:: Information shown
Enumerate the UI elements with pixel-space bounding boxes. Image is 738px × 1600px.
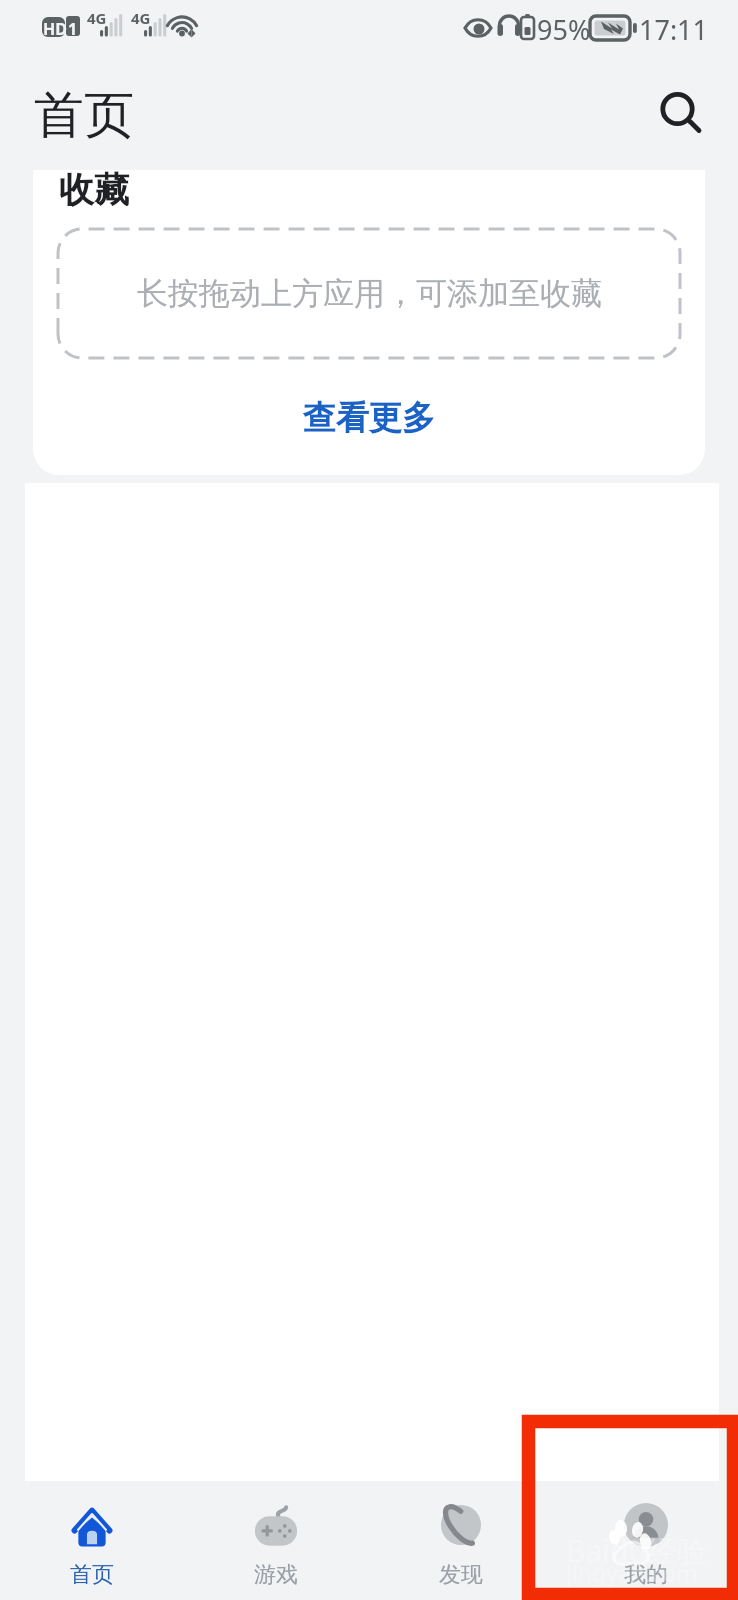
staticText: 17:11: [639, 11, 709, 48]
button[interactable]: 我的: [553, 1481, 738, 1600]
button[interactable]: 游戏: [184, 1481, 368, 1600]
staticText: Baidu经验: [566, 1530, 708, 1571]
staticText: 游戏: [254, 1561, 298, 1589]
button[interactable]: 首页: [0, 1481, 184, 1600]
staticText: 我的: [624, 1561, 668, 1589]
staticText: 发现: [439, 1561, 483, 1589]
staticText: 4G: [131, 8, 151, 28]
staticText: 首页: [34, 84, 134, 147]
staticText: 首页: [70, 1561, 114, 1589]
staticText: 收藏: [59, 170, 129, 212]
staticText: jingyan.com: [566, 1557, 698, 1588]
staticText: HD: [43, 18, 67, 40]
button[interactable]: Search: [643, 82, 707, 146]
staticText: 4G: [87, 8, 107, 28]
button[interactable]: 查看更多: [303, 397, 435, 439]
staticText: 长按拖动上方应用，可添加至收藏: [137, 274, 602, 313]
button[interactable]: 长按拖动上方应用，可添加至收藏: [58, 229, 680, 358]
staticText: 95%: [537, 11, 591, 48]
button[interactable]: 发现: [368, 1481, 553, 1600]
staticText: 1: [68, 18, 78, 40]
::::
◆ **Directions for this task**
In the records above, find each line with the word "可添加至收藏" and copy it.

◆ **Answer for the task**
staticText: 长按拖动上方应用，可添加至收藏: [137, 274, 602, 313]
button[interactable]: 长按拖动上方应用，可添加至收藏: [58, 229, 680, 358]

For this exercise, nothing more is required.